## Data records:
/---

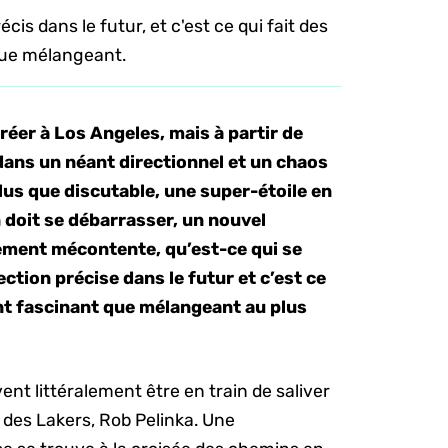
is dans le futur, et c'est ce qui fait des
que mélangeant.
réer à Los Angeles, mais à partir de
dans un néant directionnel et un chaos
plus que discutable, une super-étoile en
 doit se débarrasser, un nouvel
uement mécontente, qu’est-ce qui se
ction précise dans le futur et c’est ce
ant fascinant que mélangeant au plus
nt littéralement être en train de saliver
 des Lakers, Rob Pelinka. Une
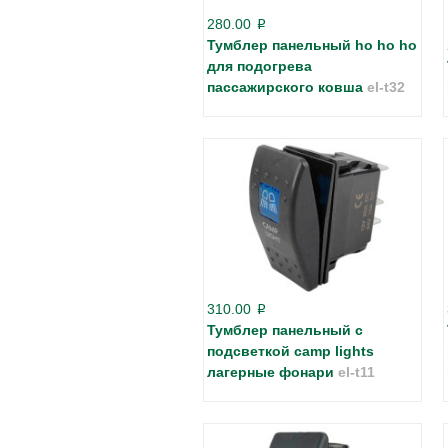
280.00
p
Тумблер панельный ho ho ho
для подогрева
пассажирского ковша
el-t32
310.00
p
Тумблер панельный с
подсветкой camp lights
лагерные фонари
el-t11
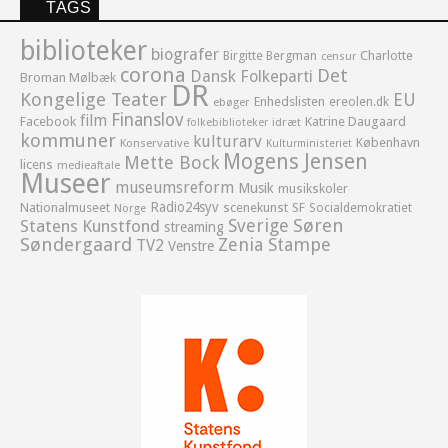
TAGS
biblioteker
biografer
Birgitte Bergman
Charlotte
censur
corona
Det
Dansk Folkeparti
Broman Mølbæk
DR
Kongelige Teater
EU
Enhedslisten
ereolen.dk
ebøger
Finanslov
film
Facebook
Katrine Daugaard
idræt
folkebiblioteker
kommuner
kulturarv
København
Konservative
Kulturministeriet
Mogens Jensen
Mette Bock
licens
medieaftale
Museer
museumsreform
Musik
musikskoler
Radio24syv
Nationalmuseet
scenekunst
SF
Socialdemokratiet
Norge
Sverige
Søren
Statens Kunstfond
streaming
Søndergaard
Zenia Stampe
TV2
Venstre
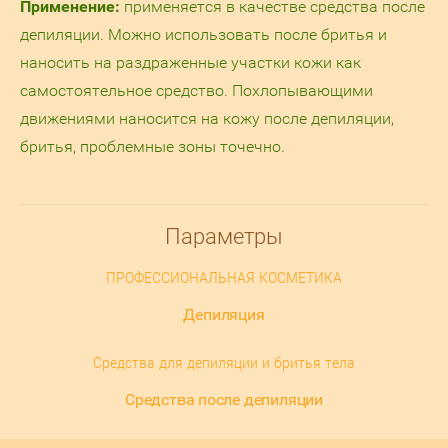
Применение:
применяется в качестве средства после
депиляции. Можно использовать после бритья и
наносить на раздраженные участки кожи как
самостоятельное средство. Похлопывающими
движениями наносится на кожу после депиляции,
бритья, проблемные зоны точечно.
Параметры
ПРОФЕССИОНАЛЬНАЯ КОСМЕТИКА
Депиляция
Средства для депиляции и бритья тела
Средства после депиляции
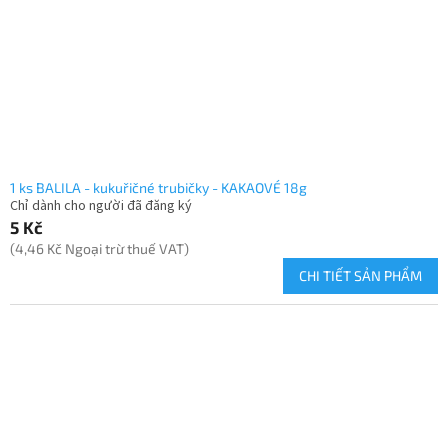
1 ks BALILA - kukuřičné trubičky - KAKAOVÉ 18g
Chỉ dành cho người đã đăng ký
5 Kč
(4,46 Kč Ngoại trừ thuế VAT)
CHI TIẾT SẢN PHẨM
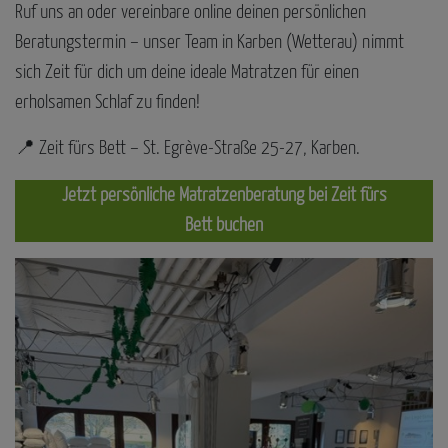
Ruf uns an oder vereinbare online deinen persönlichen
Beratungstermin – unser Team in Karben (Wetterau) nimmt
sich Zeit für dich um deine ideale Matratzen für einen
erholsamen Schlaf zu finden!
📍 Zeit fürs Bett – St. Egrève-Straße 25-27, Karben.
Jetzt persönliche Matratzenberatung bei Zeit fürs
Bett buchen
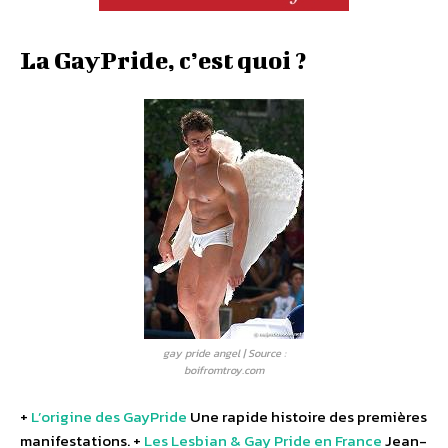
La GayPride, c’est quoi ?
gay pride angel | Source :
boifromtroy.com
+
L’origine des GayPride
Une rapide histoire des premières
manifestations. +
Les Lesbian & Gay Pride en France
Jean-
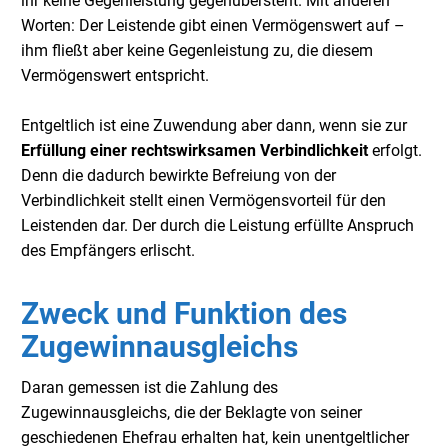
ihr keine Gegenleistung gegenübersteht. Mit anderen
Worten: Der Leistende gibt einen Vermögenswert auf –
ihm fließt aber keine Gegenleistung zu, die diesem
Vermögenswert entspricht.
Entgeltlich ist eine Zuwendung aber dann, wenn sie zur
Erfüllung einer rechtswirksamen Verbindlichkeit
erfolgt.
Denn die dadurch bewirkte Befreiung von der
Verbindlichkeit stellt einen Vermögensvorteil für den
Leistenden dar. Der durch die Leistung erfüllte Anspruch
des Empfängers erlischt.
Zweck und Funktion des
Zugewinnausgleichs
Daran gemessen ist die Zahlung des
Zugewinnausgleichs, die der Beklagte von seiner
geschiedenen Ehefrau erhalten hat, kein unentgeltlicher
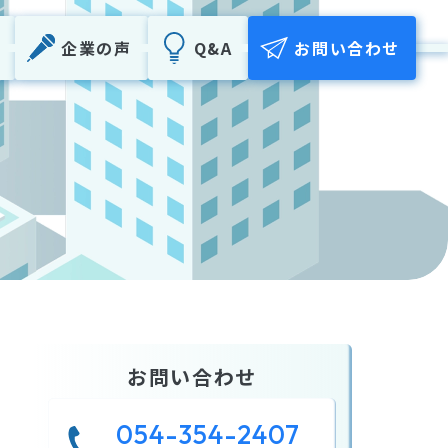
企業の声
Q&A
お問い合わせ
お問い合わせ
054-354-2407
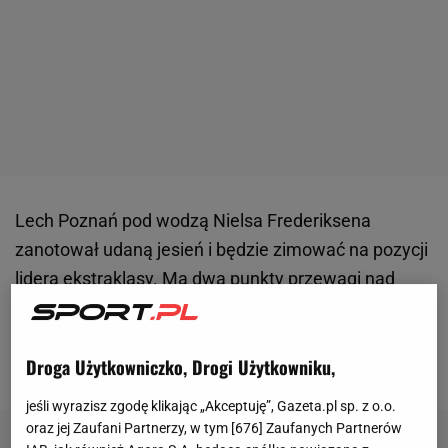
Lech Poznań pod wodzą Nielsa Frederiksena
zanotował udaną jesień i będzie zimować na pozycji
lidera
ekstraklasy
. Ma dwa punkty przewagi nad
Rakowem Częstochowa i trzy nad Jagiellonią
Białystok. Niewykluczone, że zimą do Poznania
Droga Użytkowniczko, Drogi Użytkowniku,
przyjdzie nowy zawodnik.
jeśli wyrazisz zgodę klikając „Akceptuję”, Gazeta.pl sp. z o.o.
oraz jej Zaufani Partnerzy, w tym [
676
] Zaufanych Partnerów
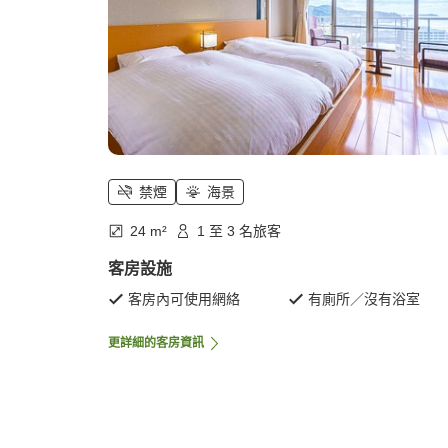
禁煙
海景
24 m²
1 至 3 名旅客
客房設施
客房內可使用網絡
有廁所／沒有浴室
更詳細的客房資訊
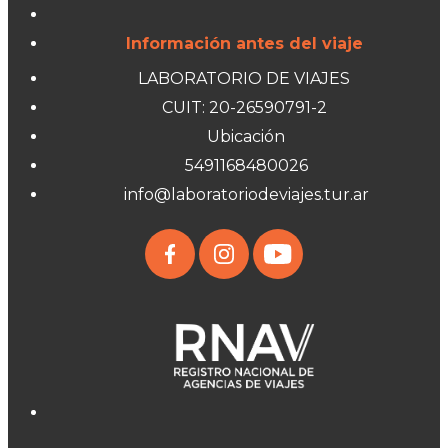
Información antes del viaje
LABORATORIO DE VIAJES
CUIT: 20-26590791-2
Ubicación
5491168480026
info@laboratoriodeviajes.tur.ar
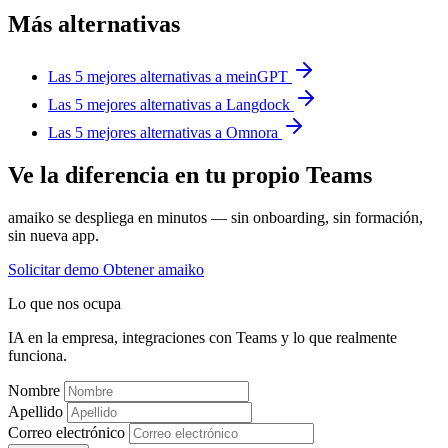
Más alternativas
Las 5 mejores alternativas a meinGPT
Las 5 mejores alternativas a Langdock
Las 5 mejores alternativas a Omnora
Ve la diferencia en tu propio Teams
amaiko se despliega en minutos — sin onboarding, sin formación,
sin nueva app.
Solicitar demo
Obtener amaiko
Lo que nos ocupa
IA en la empresa, integraciones con Teams y lo que realmente
funciona.
Nombre
Apellido
Correo electrónico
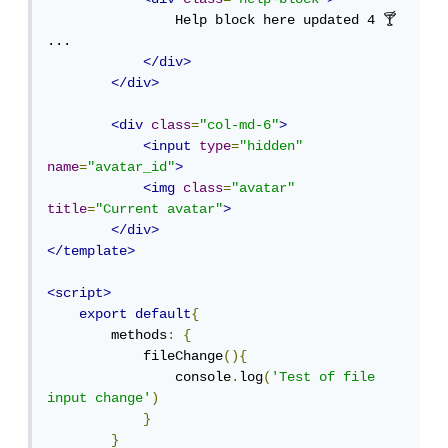
                Help block here updated 4 🍸 
...

</div>
</div>
<div
class
=
"col-md-6"
>
<input
type
=
"hidden"
name
=
"avatar_id"
>
<img
class
=
"avatar"
title
=
"Current avatar"
>
</div>
</template>
<script>
export
default
{
        methods
:
{
            fileChange
(){
                console
.
log
(
'Test of file 
input change'
)
}
}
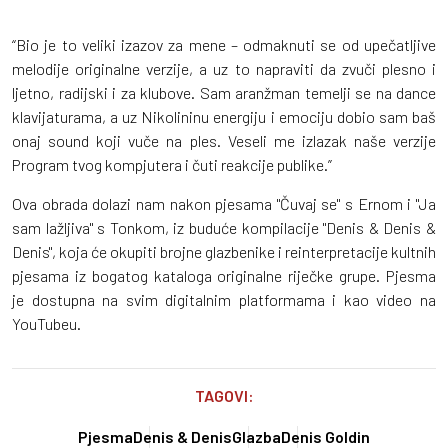
“Bio je to veliki izazov za mene – odmaknuti se od upečatljive
melodije originalne verzije, a uz to napraviti da zvuči plesno i
ljetno, radijski i za klubove. Sam aranžman temelji se na dance
klavijaturama, a uz Nikolininu energiju i emociju dobio sam baš
onaj sound koji vuče na ples. Veseli me izlazak naše verzije
Program tvog kompjutera i čuti reakcije publike.”
Ova obrada dolazi nam nakon pjesama "Čuvaj se" s Ernom i "Ja
sam lažljiva" s Tonkom, iz buduće kompilacije "Denis & Denis &
Denis", koja će okupiti brojne glazbenike i reinterpretacije kultnih
pjesama iz bogatog kataloga originalne riječke grupe. Pjesma
je dostupna na svim digitalnim platformama i kao video na
YouTubeu.
TAGOVI:
Pjesma
Denis & Denis
Glazba
Denis Goldin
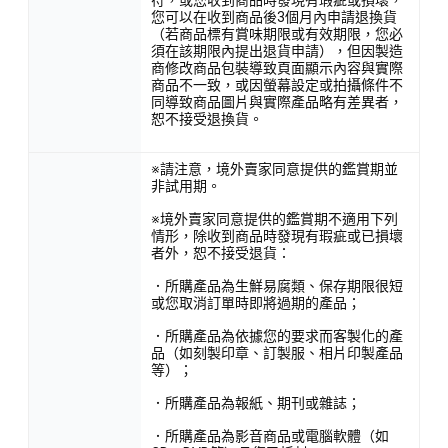
您可以在收到商品後3個月內申請退換貨
（若商品標有賞味期限或有效期限，您必
須在該期限內提出退貨申請），但因製造
商修改商品包裝導致頁面顯示內容與實際
商品不一致，或因螢幕設定或拍攝條件不
同導致商品圖片與實際產品略有差異者，
恕不接受退換貨。
※請注意，境外賣家同意提供的鑑賞期並
非試用期。
※境外賣家同意提供的鑑賞期不適用下列
情形，除收到商品時發現有瑕疵或已損壞
者外，恕不接受退貨：
．所購產品為生鮮易腐類、保存期限很短
或您取消訂單時即將過期的產品；
．所購產品為依據您的要求而客製化的產
品（如刻製印章、訂製服、相片印製產品
等）；
．所購產品為報紙、期刊或雜誌；
．所購產品為影音商品或電腦軟體（如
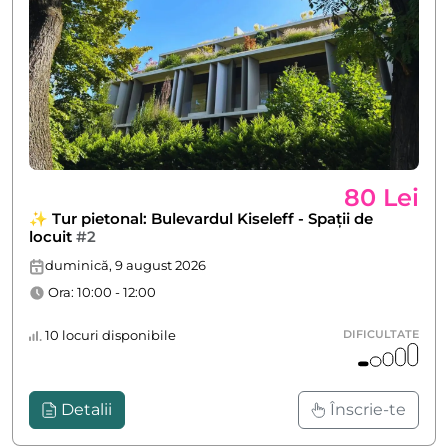
80 Lei
✨ Tur pietonal: Bulevardul Kiseleff - Spații de
locuit
#2
duminică, 9 august 2026
Ora: 10:00 - 12:00
10 locuri disponibile
DIFICULTATE
Detalii
Înscrie-te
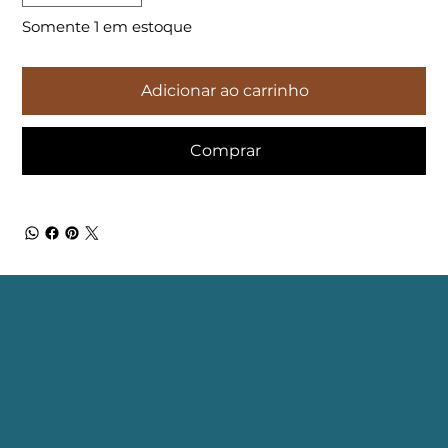
Somente 1 em estoque
Adicionar ao carrinho
Comprar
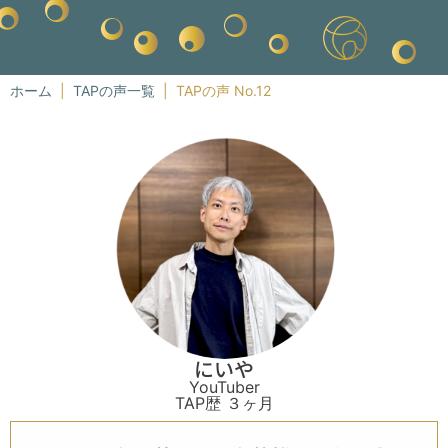
ホーム
|
TAPの声一覧
|
TAPの声 No.12
にいや
YouTuber
TAP歴 ３ヶ月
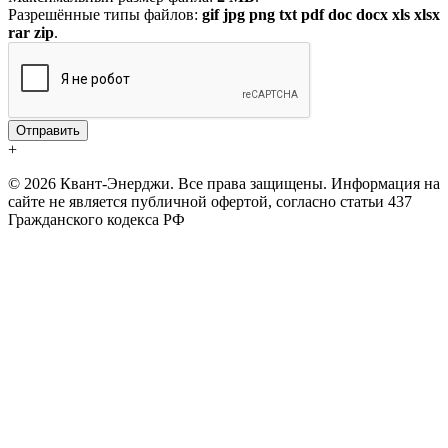
Разрешённые типы файлов:
gif jpg png txt pdf doc docx xls xlsx
rar zip
.
+
© 2026 Квант-Энерджи. Все права защищены. Информация на
сайте не является публичной офертой, согласно статьи 437
Гражданского кодекса РФ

\---

## Action item:
Reproduce the lines of the entries above from the one with "ljetno, radijski i" to the one with "Program tvog kompjutera", both included, exactly and without any other line.

## Exercise response:
ljetno, radijski i za klubove. Sam aranžman temelji se na dance
klavijaturama, a uz Nikolininu energiju i emociju dobio sam baš
onaj sound koji vuče na ples. Veseli me izlazak naše verzije
Program tvog kompjutera i čuti reakcije publike.”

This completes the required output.